The boundaries which seem to separate us from our worlds open us up to those worlds and reveal to us our inseparability from them. Those boundaries which can appear, at first, rigid and fixed are often malleable and semi-permeable. We need think only of the skin with its surfaces within surfaces (Hoffmeyer 2008, pp.17 – 38), the biological membranes of stratum corneum, epidermis, dermis and subcutaneous tissue, and our sense receptors and nerves; then there are the hairs that respond to temperature, which can stand erect if we are suddenly fearful, and which can be brushed by a sleeve or touched gently by a breeze; and then there are the non-biological membranes of clothes with their textures and degrees of translucency, and our personal and social boundaries which vary in relation to our moods and emotions, our confidence, our company, our feeling of well-being and health, and so on. Our natural assumption is to see the boundary of the body as the limit of our experiential world, but it is precisely its semi-permeable nature its breach which provides us with the possibility of experience in the first place. The skin, overrun with an abundance of receptors – sixty kilometers of nerve fibres, fifteen kilometres of veins, with millions of sense receptors for pain, temperature, pressure and touch (Hoffmeyer 2008, p.18) – opens us up to the world and discloses it through our inescapable engagement with it, and then, of course, the skin is supplemented by the plenisentience of visual, proprioceptive, kinaesthetic, auditory, gustatory, and olfactory senses which open us up in their own way, are affected by change or motion within our world and which, with internal feedback, can bring about affective change within themselves. [p.306]

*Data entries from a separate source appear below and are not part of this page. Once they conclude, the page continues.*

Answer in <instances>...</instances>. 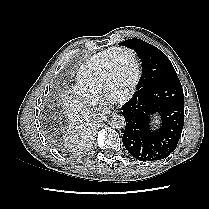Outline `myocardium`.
<instances>
[{
	"instance_id": "obj_1",
	"label": "myocardium",
	"mask_w": 209,
	"mask_h": 209,
	"mask_svg": "<svg viewBox=\"0 0 209 209\" xmlns=\"http://www.w3.org/2000/svg\"><path fill=\"white\" fill-rule=\"evenodd\" d=\"M122 52L130 53L132 55L134 65H135V76H134V80L129 90L123 95L115 96V95H112L110 92L111 76H112V71H113V59L118 53H122ZM140 75H141L140 63H139V60L135 51L126 47H117L116 49H114L111 56L109 57V60L107 62V65L104 71L103 94L105 95V97H107L109 100L113 102L128 101L130 98H132V96L134 95L136 91V88L140 80Z\"/></svg>"
}]
</instances>
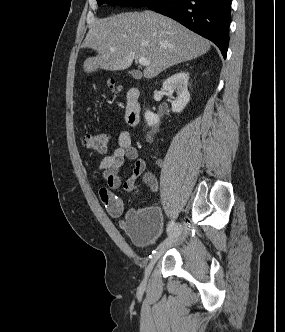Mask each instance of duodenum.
Wrapping results in <instances>:
<instances>
[{
    "mask_svg": "<svg viewBox=\"0 0 285 332\" xmlns=\"http://www.w3.org/2000/svg\"><path fill=\"white\" fill-rule=\"evenodd\" d=\"M141 119L140 91L132 87L127 91L125 104V121L129 126L135 127Z\"/></svg>",
    "mask_w": 285,
    "mask_h": 332,
    "instance_id": "410a0bca",
    "label": "duodenum"
}]
</instances>
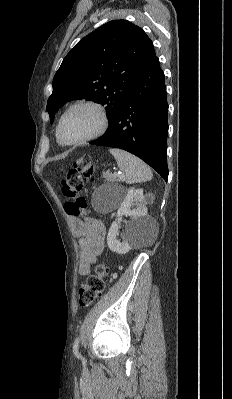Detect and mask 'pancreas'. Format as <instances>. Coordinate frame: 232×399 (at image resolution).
Wrapping results in <instances>:
<instances>
[{
    "mask_svg": "<svg viewBox=\"0 0 232 399\" xmlns=\"http://www.w3.org/2000/svg\"><path fill=\"white\" fill-rule=\"evenodd\" d=\"M103 178H105L107 182H114L115 180L113 174H110V172H106V174H103Z\"/></svg>",
    "mask_w": 232,
    "mask_h": 399,
    "instance_id": "1",
    "label": "pancreas"
}]
</instances>
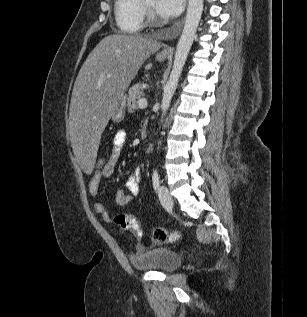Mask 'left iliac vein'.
Wrapping results in <instances>:
<instances>
[{
    "label": "left iliac vein",
    "mask_w": 307,
    "mask_h": 317,
    "mask_svg": "<svg viewBox=\"0 0 307 317\" xmlns=\"http://www.w3.org/2000/svg\"><path fill=\"white\" fill-rule=\"evenodd\" d=\"M159 200L161 204L166 208V209H171L173 207V199L172 196L165 186H160L159 188Z\"/></svg>",
    "instance_id": "obj_1"
}]
</instances>
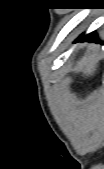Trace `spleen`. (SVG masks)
<instances>
[{"mask_svg": "<svg viewBox=\"0 0 104 169\" xmlns=\"http://www.w3.org/2000/svg\"><path fill=\"white\" fill-rule=\"evenodd\" d=\"M96 57L91 56L88 58H85L83 61V64L81 65V69H83L85 75H92L94 71L96 70Z\"/></svg>", "mask_w": 104, "mask_h": 169, "instance_id": "obj_1", "label": "spleen"}]
</instances>
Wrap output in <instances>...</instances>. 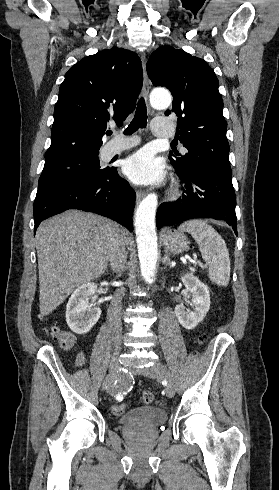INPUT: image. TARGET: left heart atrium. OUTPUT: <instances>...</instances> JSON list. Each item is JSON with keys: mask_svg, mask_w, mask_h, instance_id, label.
Returning <instances> with one entry per match:
<instances>
[{"mask_svg": "<svg viewBox=\"0 0 279 490\" xmlns=\"http://www.w3.org/2000/svg\"><path fill=\"white\" fill-rule=\"evenodd\" d=\"M122 170L132 183L141 186L159 185L165 177L164 162L147 149L126 158Z\"/></svg>", "mask_w": 279, "mask_h": 490, "instance_id": "39dd6f15", "label": "left heart atrium"}]
</instances>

Agential bodies are co-affective sensory-kinaesthetic systems which spill out into the world and the lives of others. Embodiment may be a nomological condition for agency [Dobbyn & Stuart 2003] but it is ‘embodiment’ broadly [and radically] conceived, for it is the agent’s capacity to transgress its boundaries, to spill over into the bodily experience of others, which establishes the community and reciprocity of felt co-engagement, and it is this felt co-engagement which is fleshed out in the expressive, meaningful and cognitive bodily dynamics which are, in themselves, the necessary precursor to effective affective social, cultural and linguistic communication in the human agent. [pp. 306-7]
Published in “Enkinaesthesia, biosemiotics, and the ethiosphere”, in Signifying Bodies: Biosemiosis, Interaction and Health, (2010) The Faculty of Philosophy of Braga, Braga, ISBN 978-972-697-191-7, pp.305-30
Dobbyn, C. H. & Stuart, S. A. J. (2003) “The Self as an Embedded Agent”, Minds and Machines, 2003, 13 (2) pp. 187 – 201
Hoffmeyer, J. (2008). Biosemiotics: An examinations into the Signs of Life and the Life of Signs. Trans. J. Hoffmeyer & D. Favareau, University of Scranton Press, Scranton and London.